Many electrical and electronic devices are designed and constructed to operate from power at a substantially constant voltage and include a power supply to convert power from an alternating current or battery input to the required nominal voltage. However, to achieve high efficiency of such power conversion, power supplies employ switching circuits which control frequency and/or duty cycle of current pulses drawn from a power source to achieve the desired voltage with good regulation and thus inherently generate electromagnetic interference (EMI) noise at the input from the power source. EMI noise may also be generated by fluctuations in the amount on power drawn by the electrical or electronic device such as the large current swings that may be produced by a data processing or logic array circuit as switching is performed in a highly parallel and clocked fashion between periods in a stand-by state during which comparatively little power is drawn. This EMI noise reflected to the power input is referred to as conducted EMI noise or, simply, conducted EMI since it is conducted back to the power source.
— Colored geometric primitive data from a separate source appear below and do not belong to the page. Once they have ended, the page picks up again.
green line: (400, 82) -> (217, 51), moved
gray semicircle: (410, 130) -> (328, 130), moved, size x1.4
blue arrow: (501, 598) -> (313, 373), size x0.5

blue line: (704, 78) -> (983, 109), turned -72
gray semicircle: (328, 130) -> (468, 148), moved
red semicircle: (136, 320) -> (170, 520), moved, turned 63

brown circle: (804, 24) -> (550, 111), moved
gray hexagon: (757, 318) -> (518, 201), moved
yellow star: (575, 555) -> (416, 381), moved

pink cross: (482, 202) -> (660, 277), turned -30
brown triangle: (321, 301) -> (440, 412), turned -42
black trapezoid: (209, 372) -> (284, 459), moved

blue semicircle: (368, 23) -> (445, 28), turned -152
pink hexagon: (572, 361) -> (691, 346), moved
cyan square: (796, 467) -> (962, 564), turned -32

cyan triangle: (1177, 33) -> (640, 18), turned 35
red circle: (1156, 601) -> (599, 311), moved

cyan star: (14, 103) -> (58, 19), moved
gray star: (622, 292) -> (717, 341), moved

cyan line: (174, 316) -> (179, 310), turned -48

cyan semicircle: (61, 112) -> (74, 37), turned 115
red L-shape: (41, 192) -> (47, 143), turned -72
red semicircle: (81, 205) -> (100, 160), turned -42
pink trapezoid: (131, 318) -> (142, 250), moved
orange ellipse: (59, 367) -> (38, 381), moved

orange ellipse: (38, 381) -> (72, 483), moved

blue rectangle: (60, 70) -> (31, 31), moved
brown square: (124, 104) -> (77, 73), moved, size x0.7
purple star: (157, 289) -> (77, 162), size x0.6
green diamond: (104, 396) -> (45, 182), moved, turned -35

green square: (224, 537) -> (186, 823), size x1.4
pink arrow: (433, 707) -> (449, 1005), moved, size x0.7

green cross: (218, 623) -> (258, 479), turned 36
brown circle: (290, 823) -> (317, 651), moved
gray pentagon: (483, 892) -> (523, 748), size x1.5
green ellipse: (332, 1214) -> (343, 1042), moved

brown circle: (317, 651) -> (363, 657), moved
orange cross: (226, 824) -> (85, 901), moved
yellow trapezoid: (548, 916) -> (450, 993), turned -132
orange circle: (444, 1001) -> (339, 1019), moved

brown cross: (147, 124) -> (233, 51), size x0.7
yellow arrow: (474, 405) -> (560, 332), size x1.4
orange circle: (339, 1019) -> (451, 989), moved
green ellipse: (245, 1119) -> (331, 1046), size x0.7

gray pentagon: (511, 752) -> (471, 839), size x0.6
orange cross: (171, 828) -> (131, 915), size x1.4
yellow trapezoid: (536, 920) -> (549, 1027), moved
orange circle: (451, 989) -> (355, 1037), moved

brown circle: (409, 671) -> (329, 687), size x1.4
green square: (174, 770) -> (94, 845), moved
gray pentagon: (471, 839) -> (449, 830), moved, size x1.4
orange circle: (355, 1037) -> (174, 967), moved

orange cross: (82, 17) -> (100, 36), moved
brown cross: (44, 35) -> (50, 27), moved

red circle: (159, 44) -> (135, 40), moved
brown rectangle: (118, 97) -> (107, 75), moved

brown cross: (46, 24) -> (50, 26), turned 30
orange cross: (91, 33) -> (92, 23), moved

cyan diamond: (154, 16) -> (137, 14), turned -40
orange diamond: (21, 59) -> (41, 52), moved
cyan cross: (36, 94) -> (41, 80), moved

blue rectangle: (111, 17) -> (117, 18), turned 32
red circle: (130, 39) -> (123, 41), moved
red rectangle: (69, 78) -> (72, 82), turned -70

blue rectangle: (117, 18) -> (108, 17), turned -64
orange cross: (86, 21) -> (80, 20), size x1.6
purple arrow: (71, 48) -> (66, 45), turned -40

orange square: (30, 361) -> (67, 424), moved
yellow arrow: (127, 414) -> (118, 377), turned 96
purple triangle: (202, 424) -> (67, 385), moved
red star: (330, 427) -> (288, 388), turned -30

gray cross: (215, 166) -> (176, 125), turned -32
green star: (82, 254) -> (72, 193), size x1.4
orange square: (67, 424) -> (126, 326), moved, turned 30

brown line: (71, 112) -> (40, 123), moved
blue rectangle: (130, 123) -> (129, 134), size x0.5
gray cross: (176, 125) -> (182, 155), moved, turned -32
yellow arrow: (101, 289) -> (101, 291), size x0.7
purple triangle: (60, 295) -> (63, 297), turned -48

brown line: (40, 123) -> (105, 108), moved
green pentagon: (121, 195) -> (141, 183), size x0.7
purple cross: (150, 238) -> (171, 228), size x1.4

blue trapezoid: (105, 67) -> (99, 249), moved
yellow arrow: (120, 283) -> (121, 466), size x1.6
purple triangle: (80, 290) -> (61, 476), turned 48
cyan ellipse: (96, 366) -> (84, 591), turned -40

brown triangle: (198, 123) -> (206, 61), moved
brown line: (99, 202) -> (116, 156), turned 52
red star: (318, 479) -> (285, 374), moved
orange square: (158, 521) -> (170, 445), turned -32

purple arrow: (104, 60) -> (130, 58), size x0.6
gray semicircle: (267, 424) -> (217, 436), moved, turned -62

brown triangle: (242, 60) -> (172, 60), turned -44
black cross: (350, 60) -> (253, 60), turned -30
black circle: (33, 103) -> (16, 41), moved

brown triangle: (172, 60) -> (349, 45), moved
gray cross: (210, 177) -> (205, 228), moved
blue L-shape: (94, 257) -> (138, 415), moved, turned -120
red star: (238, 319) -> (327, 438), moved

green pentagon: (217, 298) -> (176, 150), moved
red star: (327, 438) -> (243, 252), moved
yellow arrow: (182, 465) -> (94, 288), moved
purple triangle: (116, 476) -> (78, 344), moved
Conducted EMI noise has detrimental effects on operation of electrical and electronic products, particularly due to the high frequencies present therein which can cause heating in batteries or cause fluctuations in power delivered to other devices over commercial power distribution networks which may cause improper or unintended operation thereof. Accordingly the Federal Communications Commission (FCC) issues EMI standards for almost all electronic products that may be connected either directly or indirectly to power grids and which specify the maximum conducted EMI noise level that can be produced in a wide frequency band from 10 KHz to 30 MHZ. To meet these standards, most electronic products use EMI suppression circuits such as filters to attenuate the EMI noise allowed to reach the power source. However, EMI noise is the vector sum of common mode (CM) and differential mode (DM) noise components which are not easily separated and which are often addressed in different ways in design of a filter to reduce them. EMI noise is conventionally measured using a spectrum analyzer and a pair of line impedance stabilization networks (one in each side of the power connection) which has no capability of separation of CM and DM noise components or even determining which component is dominant. Thus, EMI suppression circuit design as well as power supply circuit design has, in the past, been largely a matter of trial and error since CM and DM noise may be generated by different mechanisms and may require different approaches to EMI suppression.
Some circuits for noise separation have been proposed but none can accurately separate CM and DM noise components. Further, proposed circuits all include parasitic capacitances and inductances which, at high frequencies, necessarily degrade any degree of noise separation that any particular noise separator circuit proposed to date can achieve.